Research on the Effectiveness of Modern AI Systems
A study conducted by Scale AI and the AI Safety Center revealed that modern artificial intelligence systems, such as ChatGPT, Gemini, and Claude, exhibit low effectiveness when handling real-world projects. Specifically, in testing hundreds of tasks, the best AI system managed to complete only 2.5% of projects. Almost half of the tasks were completed with low quality, and a third remained unfinished.
Examples of Failed Task Completion
Among the specific examples of failed task completion, the following are noteworthy:
- An interior design project where the AI created an implausible floor plan.
- When creating a data visualization panel, the system overlapped text on graphs and confused colors.
- A brewing-themed game developed by AI turned out to be abstract and did not meet expectations.
ChatGPT, which was released three years ago, and the new Gemini 3 Pro model, tested in November 2025, demonstrated similar results, completing only 1.3% of tasks. In comparison, creating a game by a human cost $1485, while launching Claude Sonnet cost less than $30.

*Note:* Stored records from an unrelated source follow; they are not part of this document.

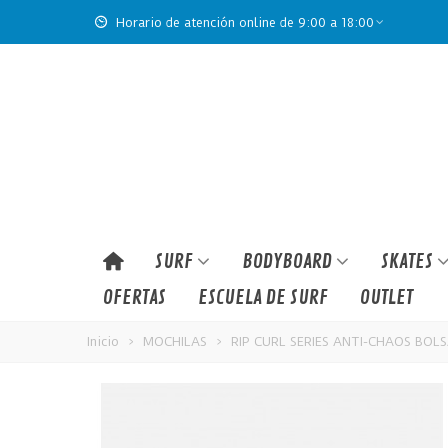
Horario de atención online de 9:00 a 18:00
SURF
BODYBOARD
SKATES
OFERTAS
ESCUELA DE SURF
OUTLET
Inicio
>
MOCHILAS
>
RIP CURL SERIES ANTI-CHAOS BOL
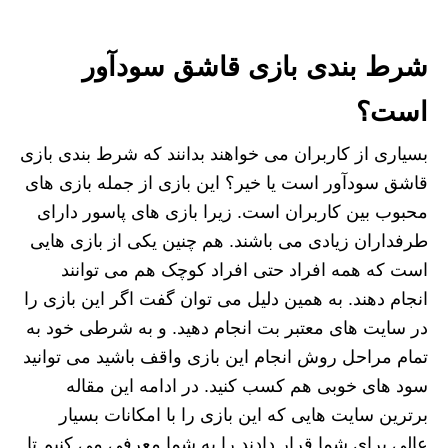
شرط بندی بازی قاشق سودآور
است؟
بسیاری از کاربران می خواهند بدانند که شرط بندی بازی
قاشق سودآور است یا خیر؟ این بازی از جمله بازی های
محبوب بین کاربران است. زیرا بازی های پاسور دارای
طرفداران زیادی می باشند. هم چنین یکی از بازی هایی
است که همه افراد حتی افراد کوچک هم می توانند
انجام دهند. به همین دلیل می توان گفت اگر این بازی را
در سایت های معتبر بت انجام دهید. و به شرطی خود به
تمام مراحل روش انجام این بازی واقف باشید می توانید
سود های خوبی هم کسب کنید. در ادامه این مقاله
برترین سایت هایی که این بازی را با امکانات بسیار
عالی برای شما قرار دادند را به شما معرفی می کنیم تا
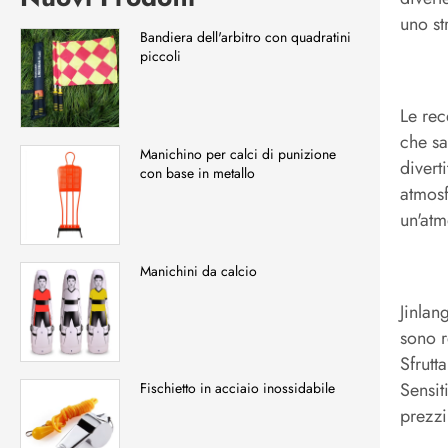
uno st
Bandiera dell'arbitro con quadratini
piccoli
Le rec
che sa
Manichino per calci di punizione
divert
con base in metallo
atmosf
un'atm
Manichini da calcio
Jinlan
sono r
Sfrutt
Sensit
Fischietto in acciaio inossidabile
prezzi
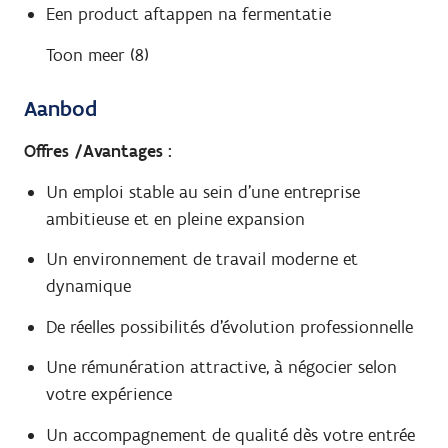
Een product aftappen na fermentatie
Toon meer (8)
Aanbod
Offres /Avantages
:
Un emploi stable au sein d'une entreprise
ambitieuse et en pleine expansion
Un environnement de travail moderne et
dynamique
De réelles possibilités d'évolution professionnelle
Une rémunération attractive, à négocier selon
votre expérience
Un accompagnement de qualité dès votre entrée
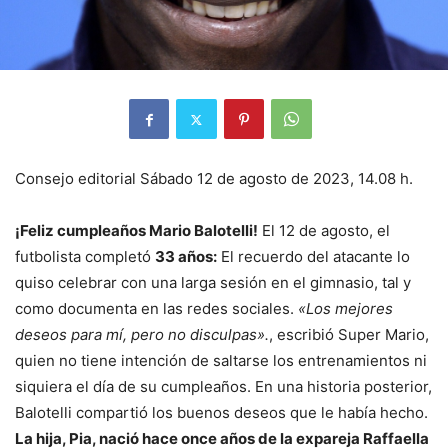
Consejo editorial
Sábado 12 de agosto de 2023, 14.08 h.
¡Feliz cumpleaños Mario Balotelli!
El 12 de agosto, el
futbolista completó
33 años:
El recuerdo del atacante lo
quiso celebrar con una larga sesión en el gimnasio, tal y
como documenta en las redes sociales.
«Los mejores
deseos para mí, pero no disculpas».
, escribió Super Mario,
quien no tiene intención de saltarse los entrenamientos ni
siquiera el día de su cumpleaños. En una historia posterior,
Balotelli compartió los buenos deseos que le había hecho.
La hija, Pia, nació hace once años de la expareja Raffaella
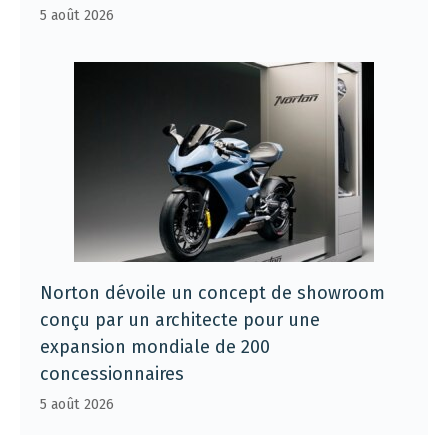
5 août 2026
Norton dévoile un concept de showroom
conçu par un architecte pour une
expansion mondiale de 200
concessionnaires
5 août 2026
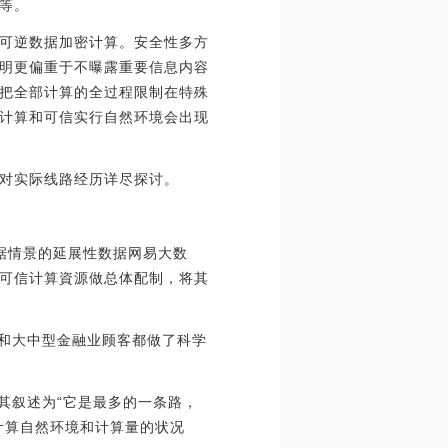
等。
可逆数据加密计算。安全性多方
明更偏重于不曝露重要信息内容
把全部计算的全过程限制在特殊
计算和可信实行自然环境会出现
对实际线路经历详尽探讨。
根据情景的延展性数据网易大数
可信计算資源做总体配制，将其
，和大中型金融业顾客都做了科学
其叙述为“它是最多的一条路，
计算自然环境和计算量的状况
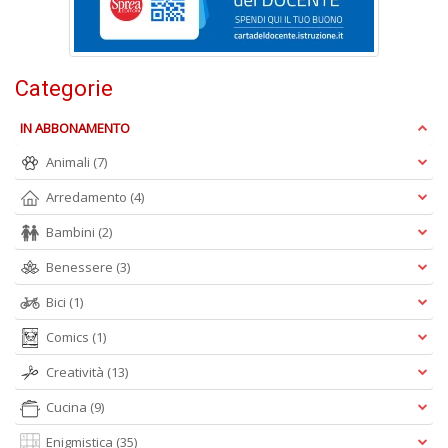
P
F
n
+
Categorie
D
IN ABBONAMENTO
Animali
(7)
Arredamento
(4)
R
+
Bambini
(2)
ki
2
Benessere
(3)
m
Pr
Bici
(1)
P
C
Comics
(1)
n
Creatività
(13)
+
D
Cucina
(9)
Enigmistica
(35)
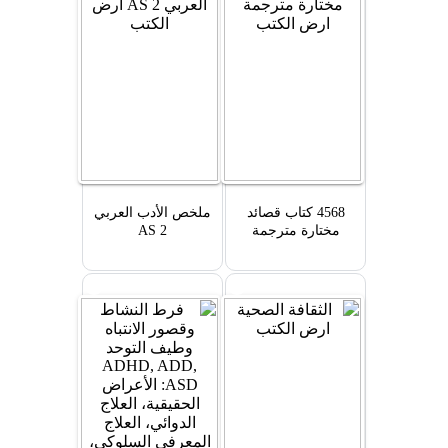
4568 كتاب قصائد
ملخص الأدب العربي
مختارة مترجمة
AS 2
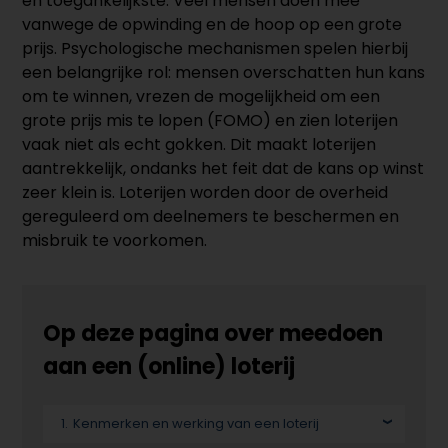
en toegankelijkste. Veel mensen doen mee
vanwege de opwinding en de hoop op een grote
prijs. Psychologische mechanismen spelen hierbij
een belangrijke rol: mensen overschatten hun kans
om te winnen, vrezen de mogelijkheid om een
grote prijs mis te lopen (FOMO) en zien loterijen
vaak niet als echt gokken. Dit maakt loterijen
aantrekkelijk, ondanks het feit dat de kans op winst
zeer klein is. Loterijen worden door de overheid
gereguleerd om deelnemers te beschermen en
misbruik te voorkomen.
Op deze pagina over meedoen
aan een (online) loterij
Kenmerken en werking van een loterij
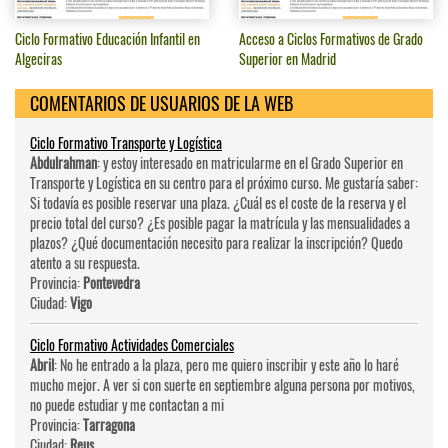
Ciclo Formativo Educación Infantil en
Acceso a Ciclos Formativos de Grado
Algeciras
Superior en Madrid
COMENTARIOS DE USUARIOS DE LA WEB
Ciclo Formativo Transporte y Logística
Abdulrahman
: y estoy interesado en matricularme en el Grado Superior en
Transporte y Logística en su centro para el próximo curso. Me gustaría saber:
Si todavía es posible reservar una plaza. ¿Cuál es el coste de la reserva y el
precio total del curso? ¿Es posible pagar la matrícula y las mensualidades a
plazos? ¿Qué documentación necesito para realizar la inscripción? Quedo
atento a su respuesta.
Provincia:
Pontevedra
Ciudad:
Vigo
Ciclo Formativo Actividades Comerciales
Abril
: No he entrado a la plaza, pero me quiero inscribir y este año lo haré
mucho mejor. A ver si con suerte en septiembre alguna persona por motivos,
no puede estudiar y me contactan a mi
Provincia:
Tarragona
Ciudad:
Reus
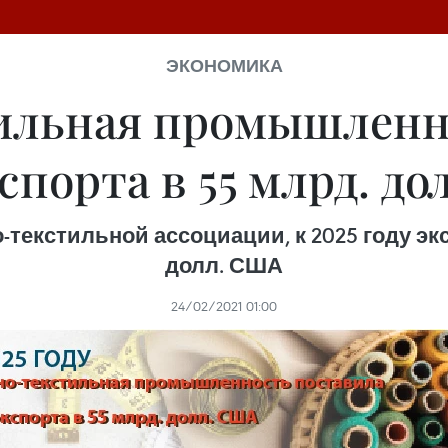
ЭКОНОМИКА
льная промышленн
спорта в 55 млрд. д
екстильной ассоциации, к 2025 году экс
долл. США
24/02/2021 01:00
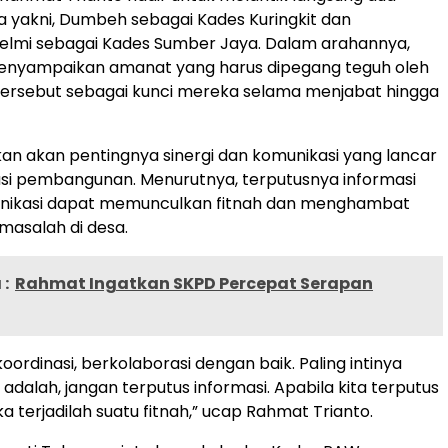
 yakni, Dumbeh sebagai Kades Kuringkit dan
mi sebagai Kades Sumber Jaya. Dalam arahannya,
menyampaikan amanat yang harus dipegang teguh oleh
tersebut sebagai kunci mereka selama menjabat hingga
an akan pentingnya sinergi dan komunikasi yang lancar
si pembangunan. Menurutnya, terputusnya informasi
nikasi dapat memunculkan fitnah dan menghambat
masalah di desa.
:
Rahmat Ingatkan SKPD Percepat Serapan
koordinasi, berkolaborasi dengan baik. Paling intinya
adalah, jangan terputus informasi. Apabila kita terputus
a terjadilah suatu fitnah,” ucap Rahmat Trianto.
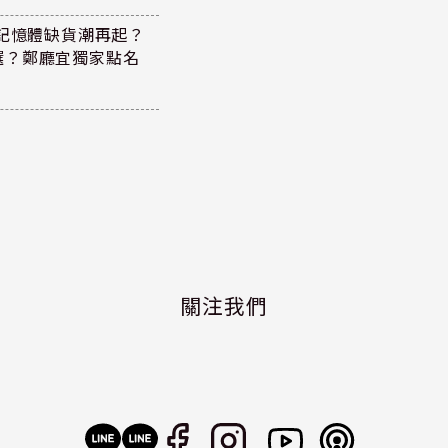
！記憶體缺貨潮再起？
選？鄭廳宜獨家點名
關注我們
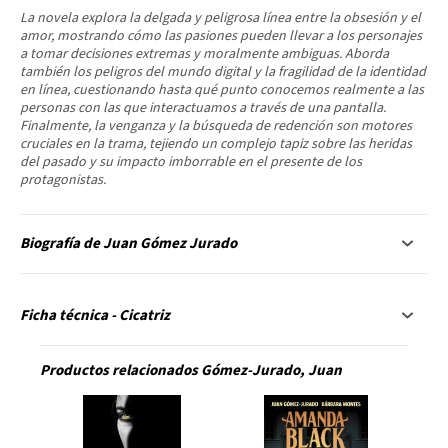
La novela explora la delgada y peligrosa línea entre la obsesión y el
amor, mostrando cómo las pasiones pueden llevar a los personajes
a tomar decisiones extremas y moralmente ambiguas. Aborda
también los peligros del mundo digital y la fragilidad de la identidad
en línea, cuestionando hasta qué punto conocemos realmente a las
personas con las que interactuamos a través de una pantalla.
Finalmente, la venganza y la búsqueda de redención son motores
cruciales en la trama, tejiendo un complejo tapiz sobre las heridas
del pasado y su impacto imborrable en el presente de los
protagonistas.
Biografía de Juan Gómez Jurado
Ficha técnica - Cicatriz
Productos relacionados Gómez-Jurado, Juan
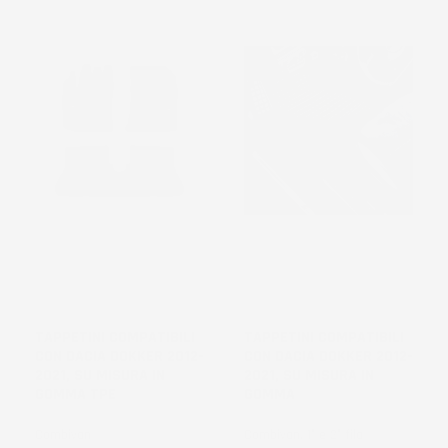
TAPPETINI COMPATIBILI
TAPPETINI COMPATIBILI
CON DACIA DOKKER 2012-
CON DACIA DOKKER 2012-
2021, SU MISURA IN
2021, SU MISURA IN
GOMMA TPE
GOMMA
Combivan
Combivan, 1° e 2° fila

Jason Hauzenloy, one of the authors of the study, stated that 'AI cannot learn from mistakes within a project that lasts for weeks.'
These results highlight the importance of acknowledging the limitations of artificial intelligence when using it for practical projects. Despite significant progress in development, AI systems are still not ready to fully replace human expertise in complex tasks. This raises new questions about how to integrate AI into workflows to maximize its potential and ensure quality project execution.